• [Assigned task]:
The response should contain all of the records, copied exactly, and none of the images.

• [Data for the task]:

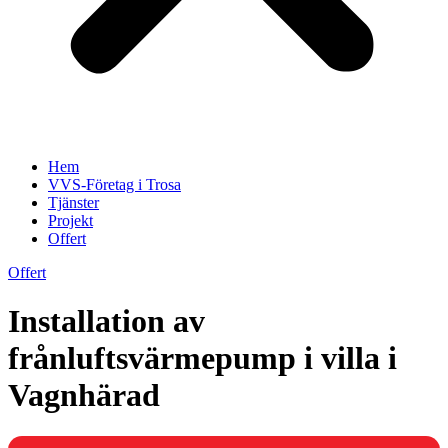
Hem
VVS-Företag i Trosa
Tjänster
Projekt
Offert
Offert
Installation av
frånluftsvärmepump i villa i
Vagnhärad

• [Exercise answer]:
Hem
VVS-Företag i Trosa
Tjänster
Projekt
Offert
Offert
Installation av
frånluftsvärmepump i villa i
Vagnhärad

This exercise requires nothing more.